>>>

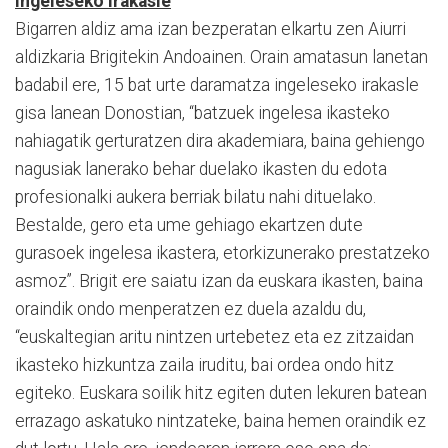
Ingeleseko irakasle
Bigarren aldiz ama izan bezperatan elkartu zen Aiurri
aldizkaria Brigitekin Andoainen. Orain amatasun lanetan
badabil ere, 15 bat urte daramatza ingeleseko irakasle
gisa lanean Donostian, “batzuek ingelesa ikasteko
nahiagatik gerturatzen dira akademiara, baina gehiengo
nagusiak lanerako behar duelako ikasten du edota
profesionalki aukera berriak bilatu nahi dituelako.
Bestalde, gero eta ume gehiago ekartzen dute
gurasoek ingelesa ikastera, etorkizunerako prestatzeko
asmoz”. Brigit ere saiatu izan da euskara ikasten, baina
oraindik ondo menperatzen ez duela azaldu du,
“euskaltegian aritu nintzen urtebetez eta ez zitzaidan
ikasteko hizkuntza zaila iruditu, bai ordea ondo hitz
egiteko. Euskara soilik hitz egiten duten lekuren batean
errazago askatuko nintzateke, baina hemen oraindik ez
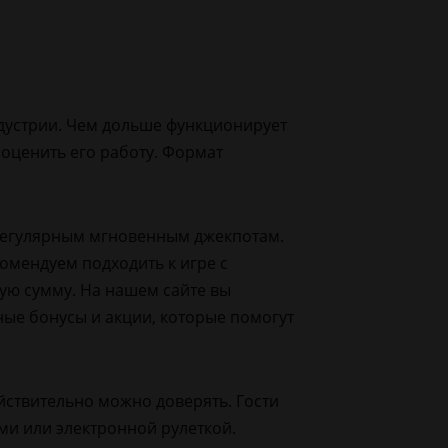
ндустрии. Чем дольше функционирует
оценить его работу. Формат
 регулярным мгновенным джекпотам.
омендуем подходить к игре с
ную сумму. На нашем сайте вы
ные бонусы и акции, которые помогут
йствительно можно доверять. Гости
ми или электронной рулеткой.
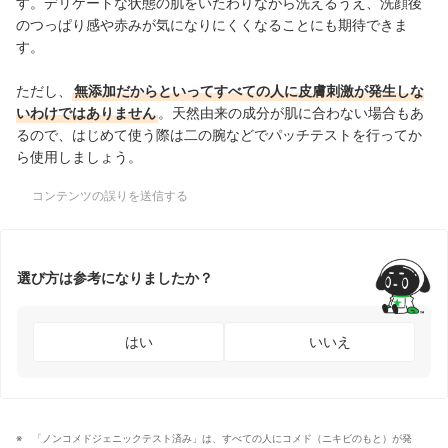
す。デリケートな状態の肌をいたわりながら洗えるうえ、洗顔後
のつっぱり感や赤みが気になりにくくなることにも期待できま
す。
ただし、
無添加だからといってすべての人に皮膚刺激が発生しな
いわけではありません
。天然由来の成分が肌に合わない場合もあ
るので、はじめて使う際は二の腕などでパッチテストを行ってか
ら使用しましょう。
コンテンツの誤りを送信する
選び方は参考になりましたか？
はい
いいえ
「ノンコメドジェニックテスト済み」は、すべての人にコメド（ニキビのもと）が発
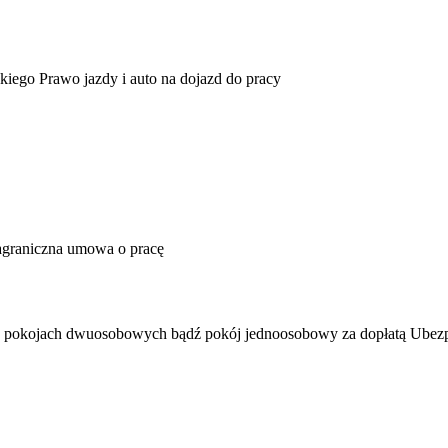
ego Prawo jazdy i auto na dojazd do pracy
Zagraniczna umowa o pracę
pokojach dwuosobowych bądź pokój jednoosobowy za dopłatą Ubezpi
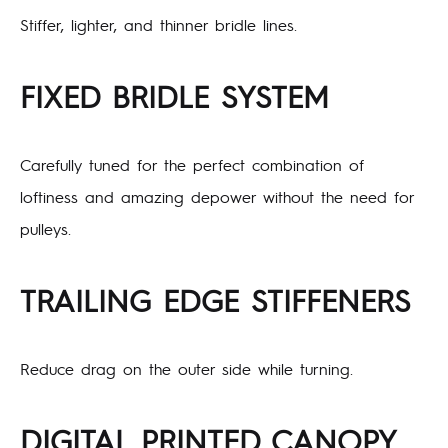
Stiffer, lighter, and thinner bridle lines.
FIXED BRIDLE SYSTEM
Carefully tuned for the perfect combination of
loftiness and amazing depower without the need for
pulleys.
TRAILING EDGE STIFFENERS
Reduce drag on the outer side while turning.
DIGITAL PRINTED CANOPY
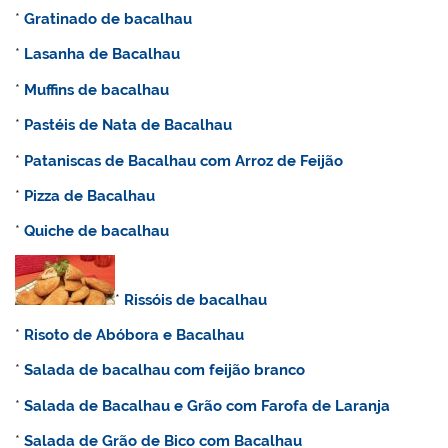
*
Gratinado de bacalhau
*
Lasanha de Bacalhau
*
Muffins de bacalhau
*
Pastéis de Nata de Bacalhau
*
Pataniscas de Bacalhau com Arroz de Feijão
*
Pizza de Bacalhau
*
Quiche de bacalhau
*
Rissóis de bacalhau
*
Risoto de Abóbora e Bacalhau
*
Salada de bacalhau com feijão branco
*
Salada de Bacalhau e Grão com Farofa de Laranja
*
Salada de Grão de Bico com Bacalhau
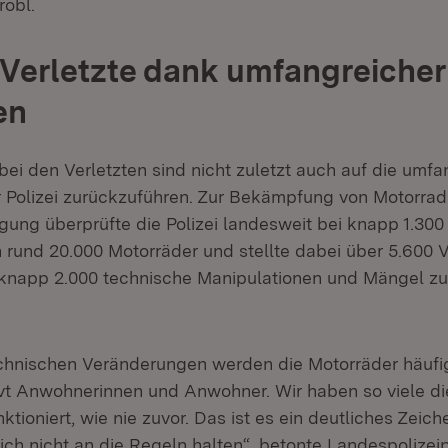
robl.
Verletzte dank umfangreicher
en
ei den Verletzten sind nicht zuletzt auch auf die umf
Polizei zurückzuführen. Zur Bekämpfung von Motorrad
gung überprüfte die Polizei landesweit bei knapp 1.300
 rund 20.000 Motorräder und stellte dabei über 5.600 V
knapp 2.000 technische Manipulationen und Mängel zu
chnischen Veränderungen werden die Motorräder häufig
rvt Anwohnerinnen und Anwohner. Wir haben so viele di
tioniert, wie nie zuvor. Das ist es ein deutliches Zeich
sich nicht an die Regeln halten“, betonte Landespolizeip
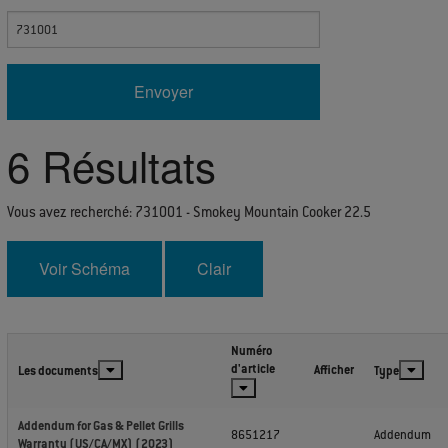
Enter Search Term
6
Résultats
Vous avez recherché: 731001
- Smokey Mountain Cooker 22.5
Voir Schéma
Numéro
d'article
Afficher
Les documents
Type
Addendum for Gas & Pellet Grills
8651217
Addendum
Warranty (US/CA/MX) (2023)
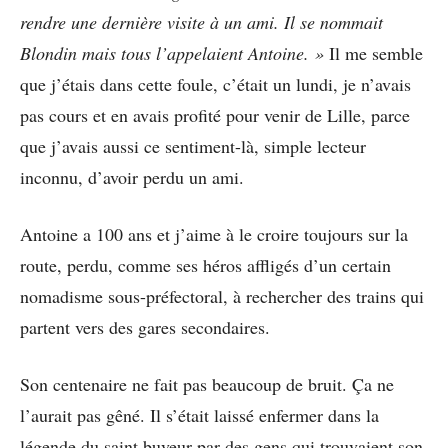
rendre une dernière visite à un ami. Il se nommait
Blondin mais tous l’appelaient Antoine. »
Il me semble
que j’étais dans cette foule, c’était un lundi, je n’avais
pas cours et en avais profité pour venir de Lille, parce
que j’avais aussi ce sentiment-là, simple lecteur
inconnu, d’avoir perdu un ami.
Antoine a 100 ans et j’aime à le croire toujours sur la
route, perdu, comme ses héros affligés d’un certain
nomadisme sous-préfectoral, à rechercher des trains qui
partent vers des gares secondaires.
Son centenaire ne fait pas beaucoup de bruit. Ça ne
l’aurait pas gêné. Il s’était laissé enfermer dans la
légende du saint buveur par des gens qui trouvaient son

<<<

What is needed is an exact copy of the lines above, from the one holding "ми или электронной рулеткой." down to the one holding "tioniert, wie nie", with those two included and the pictures left out.

Your response:
ми или электронной рулеткой.
す。デリケートな状態の肌をいたわりながら洗えるうえ、洗顔後
のつっぱり感や赤みが気になりにくくなることにも期待できま
す。
ただし、
無添加だからといってすべての人に皮膚刺激が発生しな
いわけではありません
。天然由来の成分が肌に合わない場合もあ
るので、はじめて使う際は二の腕などでパッチテストを行ってか
ら使用しましょう。
コンテンツの誤りを送信する
選び方は参考になりましたか？
はい
いいえ
「ノンコメドジェニックテスト済み」は、すべての人にコメド（ニキビのもと）が発
ego Prawo jazdy i auto na dojazd do pracy
Zagraniczna umowa o pracę
pokojach dwuosobowych bądź pokój jednoosobowy za dopłatą Ubezpi
Stiffer, lighter, and thinner bridle lines.
FIXED BRIDLE SYSTEM
Carefully tuned for the perfect combination of
loftiness and amazing depower without the need for
pulleys.
TRAILING EDGE STIFFENERS
Reduce drag on the outer side while turning.
DIGITAL PRINTED CANOPY
*
Gratinado de bacalhau
*
Lasanha de Bacalhau
*
Muffins de bacalhau
*
Pastéis de Nata de Bacalhau
*
Pataniscas de Bacalhau com Arroz de Feijão
*
Pizza de Bacalhau
*
Quiche de bacalhau
*
Rissóis de bacalhau
*
Risoto de Abóbora e Bacalhau
*
Salada de bacalhau com feijão branco
*
Salada de Bacalhau e Grão com Farofa de Laranja
*
Salada de Grão de Bico com Bacalhau
robl.
Verletzte dank umfangreicher
en
ei den Verletzten sind nicht zuletzt auch auf die umf
Polizei zurückzuführen. Zur Bekämpfung von Motorrad
gung überprüfte die Polizei landesweit bei knapp 1.300
 rund 20.000 Motorräder und stellte dabei über 5.600 V
knapp 2.000 technische Manipulationen und Mängel zu
chnischen Veränderungen werden die Motorräder häufig
rvt Anwohnerinnen und Anwohner. Wir haben so viele di
tioniert, wie nie zuvor. Das ist es ein deutliches Zeich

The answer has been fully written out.